---------- Dataset excerpts

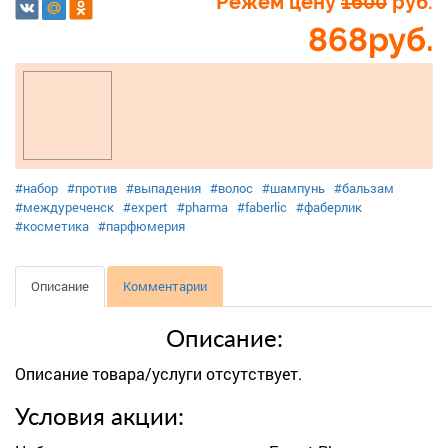
Режем цену
1600
руб.
868
руб.
#набор
#против
#выпадения
#волос
#шампунь
#бальзам
#междуреченск
#expert
#pharma
#faberlic
#фаберлик
#косметика
#парфюмерия
Описание
Комментарии
Описание:
Описание товара/услуги отсутствует.
Условия акции:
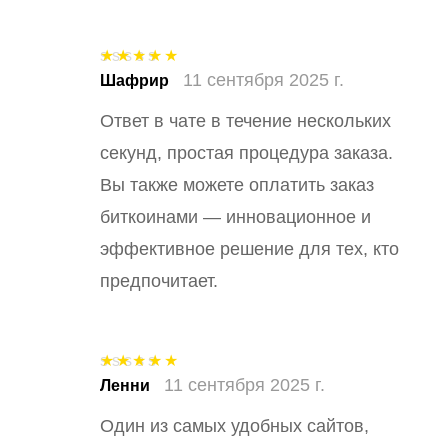
11 сентября 2025 г.
Оценка
5
из
Шафрир
5
Ответ в чате в течение нескольких
секунд, простая процедура заказа.
Вы также можете оплатить заказ
биткоинами — инновационное и
эффективное решение для тех, кто
предпочитает.
11 сентября 2025 г.
Оценка
5
из
Ленни
5
Один из самых удобных сайтов,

--------------------

Task description
Your answer should be every entry repeated exactly, minus the pictures.

Task response
Режем цену
1600
руб.
868
руб.
#набор
#против
#выпадения
#волос
#шампунь
#бальзам
#междуреченск
#expert
#pharma
#faberlic
#фаберлик
#косметика
#парфюмерия
Описание
Комментарии
Описание:
Описание товара/услуги отсутствует.
Условия акции:
11 сентября 2025 г.
Оценка
5
из
Шафрир
5
Ответ в чате в течение нескольких
секунд, простая процедура заказа.
Вы также можете оплатить заказ
биткоинами — инновационное и
эффективное решение для тех, кто
предпочитает.
11 сентября 2025 г.
Оценка
5
из
Ленни
5
Один из самых удобных сайтов,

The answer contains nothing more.